__Required action__
Exact wording is required: transcribe all the entries and leave the images out.

__Material provided__
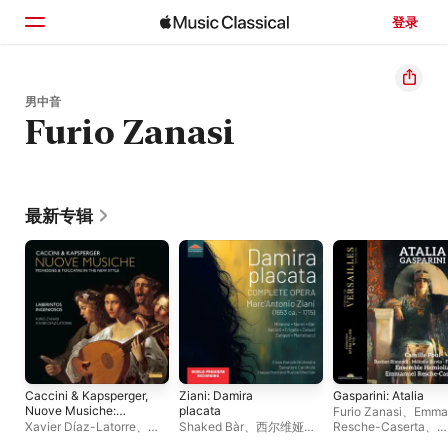
登录
主页
男中音
Furio Zanasi
浏览
搜索
最新专辑
Caccini & Kapsperger,
Ziani: Damira
Gasparini: Atalia
Nuove Musiche:
placata
Furio Zanasi
、
Emma
Monodies & Toccatas
Xavier Díaz-Latorre
、
Shaked Bàr
、
西尔维娅・
Resche-Caserta
、
in the New Style
Furio Zanasi
、
Laberintos
弗里加托
、
Enea Barock
Mélodie Ruvio
、
Cam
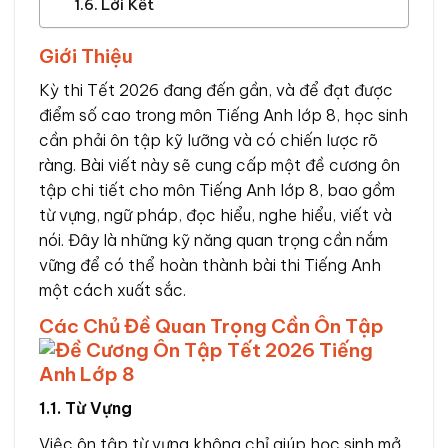
Lời Kết
Giới Thiệu
Kỳ thi Tết 2026 đang đến gần, và để đạt được
điểm số cao trong môn Tiếng Anh lớp 8, học sinh
cần phải ôn tập kỹ lưỡng và có chiến lược rõ
ràng. Bài viết này sẽ cung cấp một đề cương ôn
tập chi tiết cho môn Tiếng Anh lớp 8, bao gồm
từ vựng, ngữ pháp, đọc hiểu, nghe hiểu, viết và
nói. Đây là những kỹ năng quan trọng cần nắm
vững để có thể hoàn thành bài thi Tiếng Anh
một cách xuất sắc.
Các Chủ Đề Quan Trọng Cần Ôn Tập
1.1. Từ Vựng
Việc ôn tập từ vựng không chỉ giúp học sinh mở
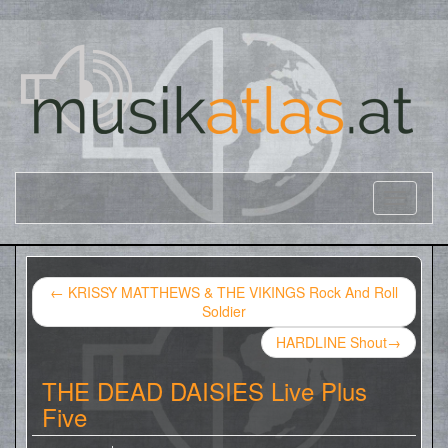
←
KRISSY MATTHEWS & THE VIKINGS Rock And Roll
Soldier
HARDLINE Shout
→
THE DEAD DAISIES Live Plus
Five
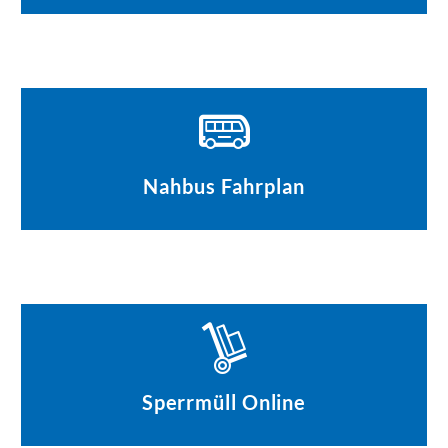
Nahbus Fahrplan
Sperrmüll Online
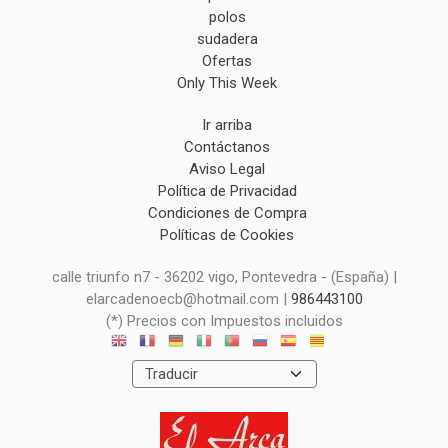
polos
sudadera
Ofertas
Only This Week
Ir arriba
Contáctanos
Aviso Legal
Política de Privacidad
Condiciones de Compra
Políticas de Cookies
calle triunfo n7 - 36202 vigo, Pontevedra - (España) |
elarcadenoecb@hotmail.com |
986443100
(*) Precios con Impuestos incluidos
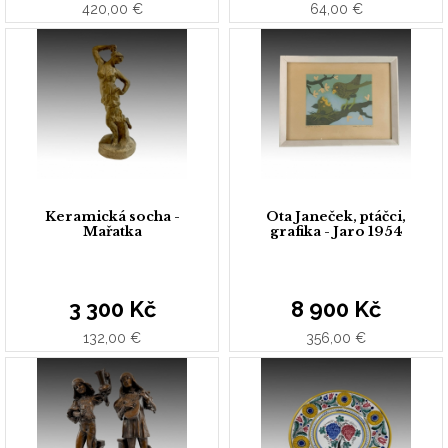
420,00 €
64,00 €
Keramická socha -
Ota Janeček, ptáčci,
Mařatka
grafika - Jaro 1954
3 300 Kč
8 900 Kč
132,00 €
356,00 €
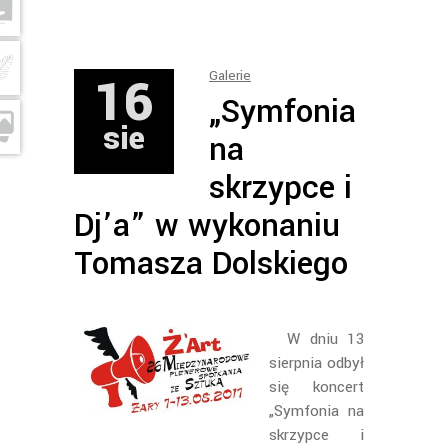
16
Galerie
„Symfonia
sie
na
skrzypce i
Dj’a” w wykonaniu
Tomasza Dolskiego
W dniu 13
sierpnia odbył
się koncert
„Symfonia na
skrzypce i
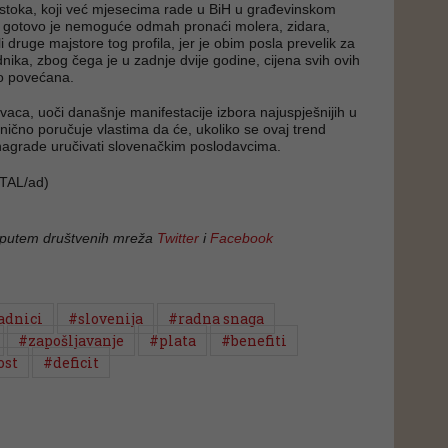
istoka, koji već mjesecima rade u BiH u građevinskom
, gotovo je nemoguće odmah pronaći molera, zidara,
li druge majstore tog profila, jer je obim posla prevelik za
dnika, zbog čega je u zadnje dvije godine, cijena svih ovih
ko povećana.
vaca, uoči današnje manifestacije izbora najuspješnijih u
onično poručuje vlastima da će, ukoliko se ovaj trend
nagrade uručivati slovenačkim poslodavcima.
TAL/ad)
 putem društvenih mreža
Twitter
i
Facebook
adnici
#slovenija
#radna snaga
#zapošljavanje
#plata
#benefiti
ost
#deficit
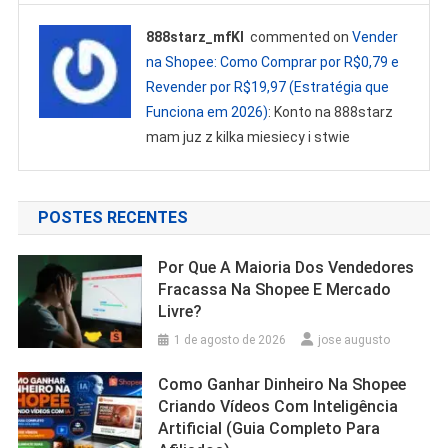
888starz_mfKl
commented on
Vender
na Shopee: Como Comprar por R$0,79 e
Revender por R$19,97 (Estratégia que
Funciona em 2026)
: Konto na 888starz
mam juz z kilka miesiecy i stwie
POSTES RECENTES
Por Que A Maioria Dos Vendedores
Fracassa Na Shopee E Mercado
Livre?
1 de agosto de 2026
jose augusto
Como Ganhar Dinheiro Na Shopee
Criando Vídeos Com Inteligência
Artificial (Guia Completo Para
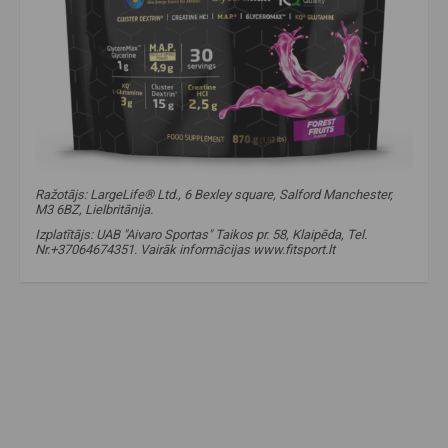
Ražotājs: LargeLife® Ltd., 6 Bexley square, Salford Manchester,
M3 6BZ, Lielbritānija.
Izplatītājs: UAB "Aivaro Sportas" Taikos pr. 58, Klaipēda, Tel.
Nr.+37064674351. Vairāk informācijas www.fitsport.lt
amix melnā līnija
,
ideāls intra
,
izotonisks dzēriens
,
hipotonisks dzēriens
,
ogļhidrāti
,
aminoskābes
,
kreatīns
,
dzēriens treniņa laikā
,
izturības uztura bagātinātāji
,
spēka uztura bagātinātāji
,
izotonisks
,
izotonisks dzēriens
,
intra
,
intra dzēriens
,
ogļhidrāti
,
elektrolīti
,
elektrolīti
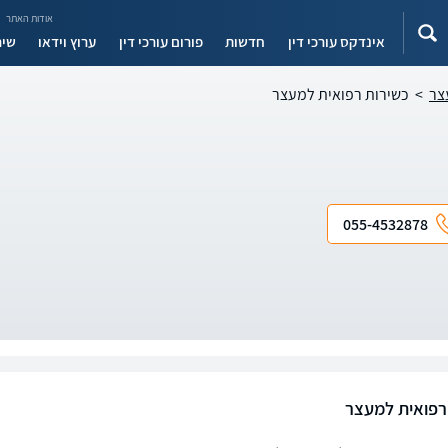
אודות האתר
אינדקס עורכי דין
חדשות
פורום עורכי דין
ערוץ וידאו
שיר
צר
>
כשירות רפואית למעצר
055-4532878
רפואית למעצר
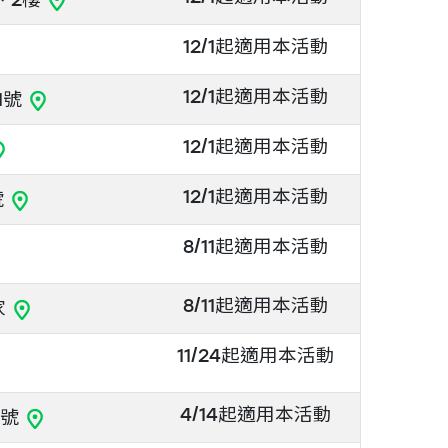
12/1起適用本活動
12/1起適用本活動
1號
12/1起適用本活動
12/1起適用本活動
號
8/11起適用本活動
8/11起適用本活動
家
11/24起適用本活動
4/14起適用本活動
2號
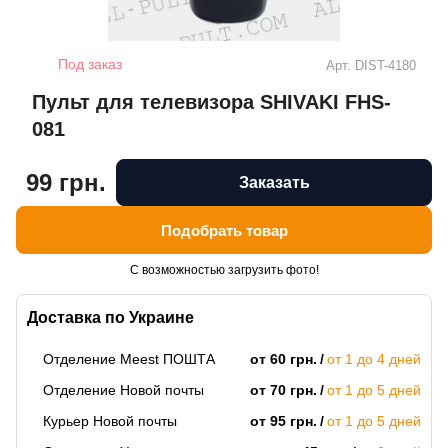
Под заказ
Арт.
DIST-4180
Пульт для телевизора SHIVAKI FHS-
081
99 грн.
Заказать
Подобрать товар
С возможностью загрузить фото!
Доставка по Украине
Отделение Meest ПОШТА
от 60 грн.
от 1 до 4 дней
Отделение Новой почты
от 70 грн.
от 1 до 5 дней
Курьер Новой почты
от 95 грн.
от 1 до 5 дней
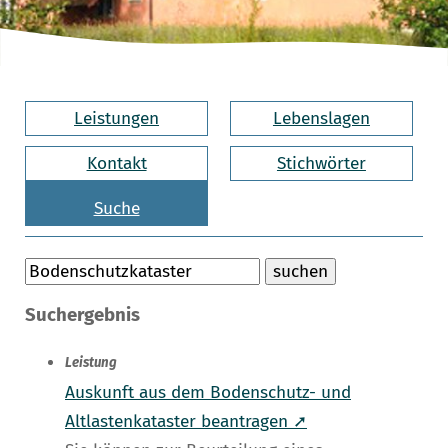
Leistungen
Lebenslagen
Kontakt
Stichwörter
Suche
Suchergebnis
Leistung
Auskunft aus dem Bodenschutz- und
Altlastenkataster beantragen ➚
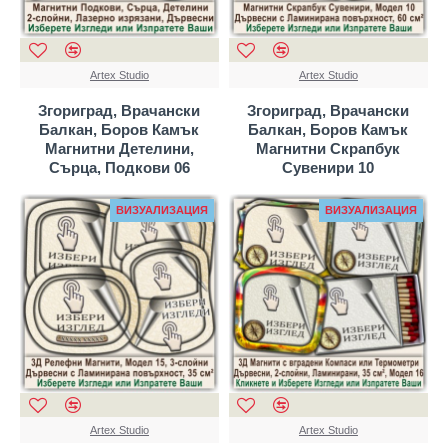
Artex Studio
Artex Studio
Згориград, Врачански
Згориград, Врачански
Балкан, Боров Камък
Балкан, Боров Камък
Магнитни Детелини,
Магнитни Скрапбук
Сърца, Подкови 06
Сувенири 10
ВИЗУАЛИЗАЦИЯ
ВИЗУАЛИЗАЦИЯ
Artex Studio
Artex Studio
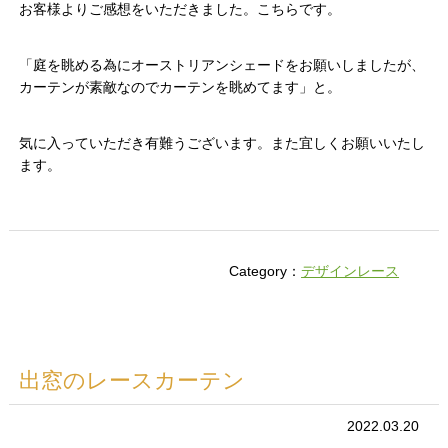
お客様よりご感想をいただきました。こちらです。
「庭を眺める為にオーストリアンシェードをお願いしましたが、
カーテンが素敵なのでカーテンを眺めてます」と。
気に入っていただき有難うございます。また宜しくお願いいたし
ます。
Category：
デザインレース
出窓のレースカーテン
2022.03.20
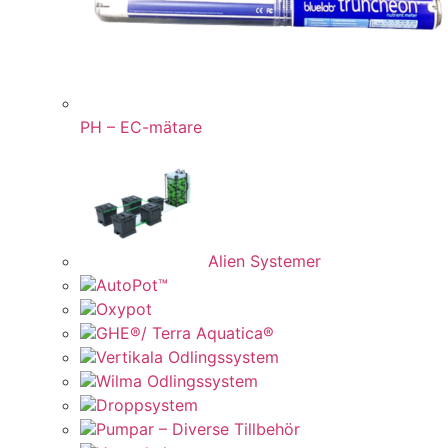
PH – EC-mätare
Alien Systemer
AutoPot™
Oxypot
GHE®/ Terra Aquatica®
Vertikala Odlingssystem
Wilma Odlingssystem
Droppsystem
Pumpar – Diverse Tillbehör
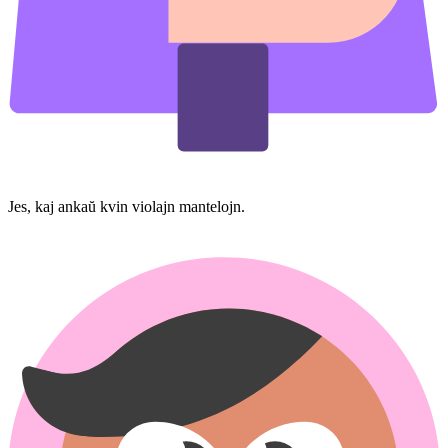
Jes, kaj ankaŭ kvin violajn mantelojn.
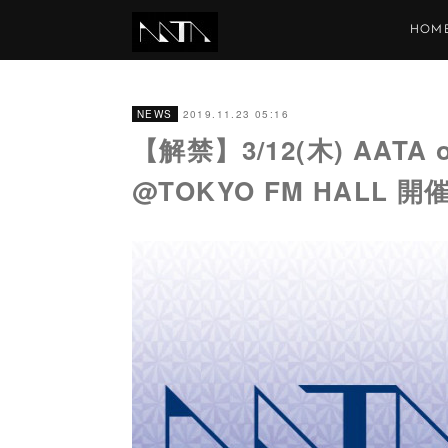
HOM
2019.11.23 05:16
NEWS
【解禁】3/12(木) AATA o
@TOKYO FM HALL 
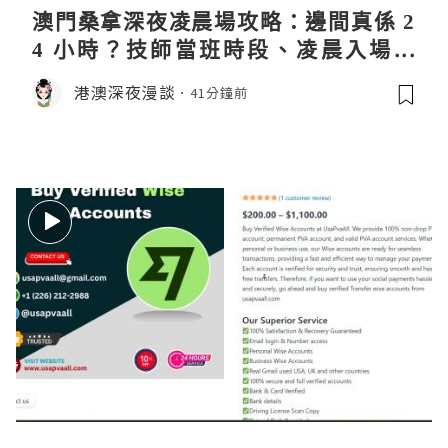
澳門桑拿深夜凌晨場攻略：邊間真係 2
4 小時？技師當班時段、凌晨入場流
程、過夜安排一次過講清
港澳深夜漫談
41分鐘前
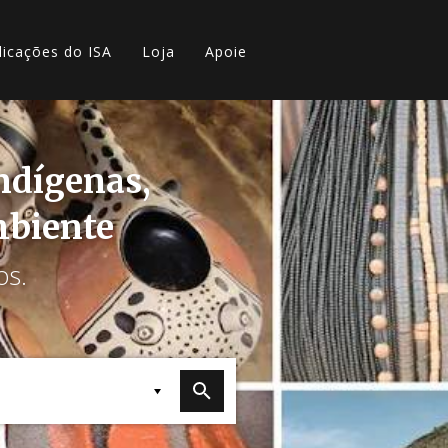
licações do ISA
Loja
Apoie
indígenas,
mbiente
os.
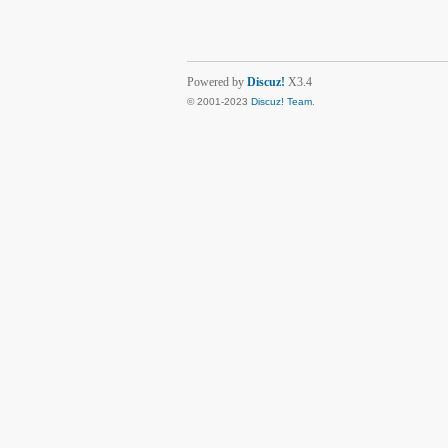
Powered by
Discuz!
X3.4
© 2001-2023
Discuz! Team
.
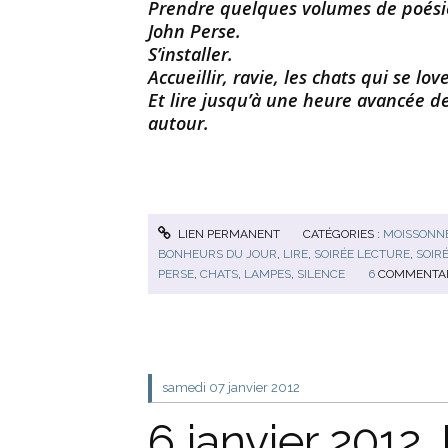
Prendre quelques volumes de poésies
John Perse.
S’installer.
Accueillir, ravie, les chats qui se lo
Et lire jusqu’à une heure avancée de 
autour.
LIEN PERMANENT
CATÉGORIES :
MOISSONNE
BONHEURS DU JOUR
,
LIRE
,
SOIRÉE LECTURE
,
SOIR
PERSE
,
CHATS
,
LAMPES
,
SILENCE
6
COMMENTAI
samedi 07
janvier 2012
6 janvier 2012. 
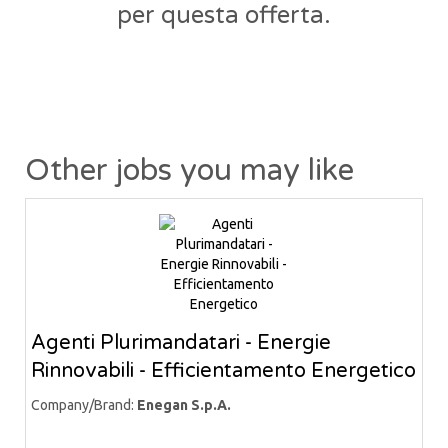
per questa offerta.
Other jobs you may like
Agenti Plurimandatari - Energie
Rinnovabili - Efficientamento Energetico
Company/Brand:
Enegan S.p.A.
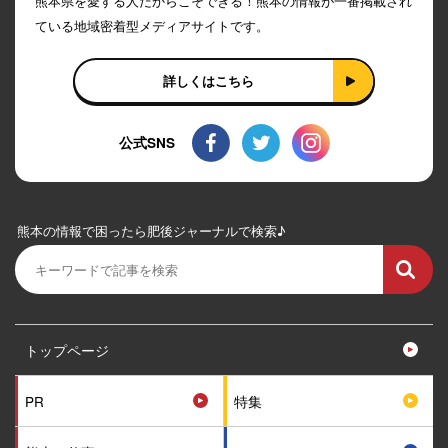
熊本県を愛する人だからこそできる！熊本の情報が一番掲載され
ている地域密着型メディアサイトです。
詳しくはこちら
公式SNS
熊本の情報で困ったら肥後ジャーナルで検索♪
トップページ
PR
特集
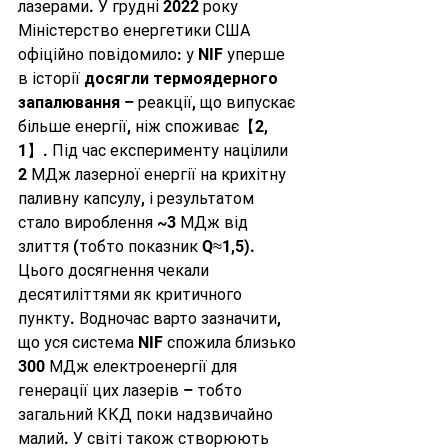
лазерами. У грудні 2022 року 
Міністерство енергетики США 
офіційно повідомило: у NIF уперше 
в історії 
досягли термоядерного 
запалювання
 – реакції, що випускає 
більше енергії, ніж споживає【2, 
1】. Під час експерименту націлили 
2 МДж лазерної енергії на крихітну 
паливну капсулу, і результатом 
стало вироблення ~3 МДж від 
злиття (тобто показник Q≈1,5). 
Цього досягнення чекали 
десятиліттями як критичного 
пункту. Водночас варто зазначити, 
що уся система NIF спожила близько 
300 МДж електроенергії для 
генерації цих лазерів – тобто 
загальний ККД поки надзвичайно 
малий. У світі також створюють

__Answer to the problem__
登录
主页
男中音
Furio Zanasi
浏览
搜索
最新专辑
Caccini & Kapsperger,
Ziani: Damira
Gasparini: Atalia
Nuove Musiche:
placata
Furio Zanasi
、
Emma
Monodies & Toccatas
Xavier Díaz-Latorre
、
Shaked Bàr
、
西尔维娅・
Resche-Caserta
、
in the New Style
Furio Zanasi
、
Laberintos
弗里加托
、
Enea Barock
Mélodie Ruvio
、
Cam
Lời Kết
Giới Thiệu
Kỳ thi Tết 2026 đang đến gần, và để đạt được
điểm số cao trong môn Tiếng Anh lớp 8, học sinh
cần phải ôn tập kỹ lưỡng và có chiến lược rõ
ràng. Bài viết này sẽ cung cấp một đề cương ôn
tập chi tiết cho môn Tiếng Anh lớp 8, bao gồm
từ vựng, ngữ pháp, đọc hiểu, nghe hiểu, viết và
nói. Đây là những kỹ năng quan trọng cần nắm
vững để có thể hoàn thành bài thi Tiếng Anh
một cách xuất sắc.
Các Chủ Đề Quan Trọng Cần Ôn Tập
1.1. Từ Vựng
Việc ôn tập từ vựng không chỉ giúp học sinh mở
←
KRISSY MATTHEWS & THE VIKINGS Rock And Roll
Soldier
HARDLINE Shout
→
THE DEAD DAISIES Live Plus
Five
Nahbus Fahrplan
Sperrmüll Online
polos
sudadera
Ofertas
Only This Week
Ir arriba
Contáctanos
Aviso Legal
Política de Privacidad
Condiciones de Compra
Políticas de Cookies
calle triunfo n7 - 36202 vigo, Pontevedra - (España) |
elarcadenoecb@hotmail.com |
986443100
(*) Precios con Impuestos incluidos
420,00 €
64,00 €
Keramická socha -
Ota Janeček, ptáčci,
Mařatka
grafika - Jaro 1954
3 300 Kč
8 900 Kč
132,00 €
356,00 €
16
Galerie
„Symfonia
sie
na
skrzypce i
Dj’a” w wykonaniu
Tomasza Dolskiego
W dniu 13
sierpnia odbył
się koncert
„Symfonia na
skrzypce i
istoka, koji već mjesecima rade u BiH u građevinskom
, gotovo je nemoguće odmah pronaći molera, zidara,
li druge majstore tog profila, jer je obim posla prevelik za
dnika, zbog čega je u zadnje dvije godine, cijena svih ovih
ko povećana.
vaca, uoči današnje manifestacije izbora najuspješnijih u
onično poručuje vlastima da će, ukoliko se ovaj trend
nagrade uručivati slovenačkim poslodavcima.
TAL/ad)
 putem društvenih mreža
Twitter
i
Facebook
adnici
#slovenija
#radna snaga
#zapošljavanje
#plata
#benefiti
ost
#deficit
888starz_mfKl
commented on
Vender
na Shopee: Como Comprar por R$0,79 e
Revender por R$19,97 (Estratégia que
Funciona em 2026)
: Konto na 888starz
mam juz z kilka miesiecy i stwie
POSTES RECENTES
Por Que A Maioria Dos Vendedores
Fracassa Na Shopee E Mercado
Livre?
1 de agosto de 2026
jose augusto
Como Ganhar Dinheiro Na Shopee
Criando Vídeos Com Inteligência
Artificial (Guia Completo Para
Ražotājs: LargeLife® Ltd., 6 Bexley square, Salford Manchester,
M3 6BZ, Lielbritānija.
Izplatītājs: UAB "Aivaro Sportas" Taikos pr. 58, Klaipēda, Tel.
Nr.+37064674351. Vairāk informācijas www.fitsport.lt
amix melnā līnija
,
ideāls intra
,
izotonisks dzēriens
,
hipotonisks dzēriens
,
ogļhidrāti
,
aminoskābes
,
kreatīns
,
dzēriens treniņa laikā
,
izturības uztura bagātinātāji
,
spēka uztura bagātinātāji
,
izotonisks
,
izotonisks dzēriens
,
intra
,
intra dzēriens
,
ogļhidrāti
,
elektrolīti
,
elektrolīti
אודות האתר
אינדקס עורכי דין
חדשות
פורום עורכי דין
ערוץ וידאו
שיר
צר
>
כשירות רפואית למעצר
055-4532878
רפואית למעצר
12/1起適用本活動
12/1起適用本活動
1號
12/1起適用本活動
12/1起適用本活動
號
8/11起適用本活動
8/11起適用本活動
家
11/24起適用本活動
4/14起適用本活動
2號
Под заказ
Арт.
DIST-4180
Пульт для телевизора SHIVAKI FHS-
081
99 грн.
Заказать
Подобрать товар
С возможностью загрузить фото!
Доставка по Украине
Отделение Meest ПОШТА
от 60 грн.
от 1 до 4 дней
Отделение Новой почты
от 70 грн.
от 1 до 5 дней
Курьер Новой почты
от 95 грн.
от 1 до 5 дней
Leistungen
Lebenslagen
Kontakt
Stichwörter
Suche
Suchergebnis
Leistung
Auskunft aus dem Bodenschutz- und
Altlastenkataster beantragen ➚
Artex Studio
Artex Studio
Згориград, Врачански
Згориград, Врачански
Балкан, Боров Камък
Балкан, Боров Камък
Магнитни Детелини,
Магнитни Скрапбук
Сърца, Подкови 06
Сувенири 10
ВИЗУАЛИЗАЦИЯ
ВИЗУАЛИЗАЦИЯ
Artex Studio
Artex Studio
お客様よりご感想をいただきました。こちらです。
「庭を眺める為にオーストリアンシェードをお願いしましたが、
カーテンが素敵なのでカーテンを眺めてます」と。
気に入っていただき有難うございます。また宜しくお願いいたし
ます。
Category：
デザインレース
出窓のレースカーテン
2022.03.20
PH – EC-mätare
Alien Systemer
AutoPot™
Oxypot
GHE®/ Terra Aquatica®
Vertikala Odlingssystem
Wilma Odlingssystem
Droppsystem
Pumpar – Diverse Tillbehör
Jes, kaj ankaŭ kvin violajn mantelojn.
HOM
2019.11.23 05:16
NEWS
【解禁】3/12(木) AATA o
@TOKYO FM HALL 
澳門桑拿深夜凌晨場攻略：邊間真係 2
4 小時？技師當班時段、凌晨入場流
程、過夜安排一次過講清
港澳深夜漫談
41分鐘前
licações do ISA
Loja
Apoie
indígenas,
mbiente
os.
Powered by
Discuz!
X3.4
© 2001-2023
Discuz! Team
.
Prendre quelques volumes de poésies
John Perse.
S’installer.
Accueillir, ravie, les chats qui se lo
Et lire jusqu’à une heure avancée de 
autour.
LIEN PERMANENT
CATÉGORIES :
MOISSONNE
BONHEURS DU JOUR
,
LIRE
,
SOIRÉE LECTURE
,
SOIR
PERSE
,
CHATS
,
LAMPES
,
SILENCE
6
COMMENTAI
samedi 07
janvier 2012
6 janvier 2012. 
per questa offerta.
Other jobs you may like
Agenti Plurimandatari - Energie
Rinnovabili - Efficientamento Energetico
Company/Brand:
Enegan S.p.A.
熊本県を愛する人だからこそできる！熊本の情報が一番掲載され
ている地域密着型メディアサイトです。
詳しくはこちら
公式SNS
熊本の情報で困ったら肥後ジャーナルで検索♪
トップページ
PR
特集
лазерами. У грудні 2022 року 
Міністерство енергетики США 
офіційно повідомило: у NIF уперше 
в історії 
досягли термоядерного 
запалювання
 – реакції, що випускає 
більше енергії, ніж споживає【2, 
1】. Під час експерименту націлили 
2 МДж лазерної енергії на крихітну 
паливну капсулу, і результатом 
стало вироблення ~3 МДж від 
злиття (тобто показник Q≈1,5). 
Цього досягнення чекали 
десятиліттями як критичного 
пункту. Водночас варто зазначити, 
що уся система NIF спожила близько 
300 МДж електроенергії для 
генерації цих лазерів – тобто 
загальний ККД поки надзвичайно 
малий. У світі також створюють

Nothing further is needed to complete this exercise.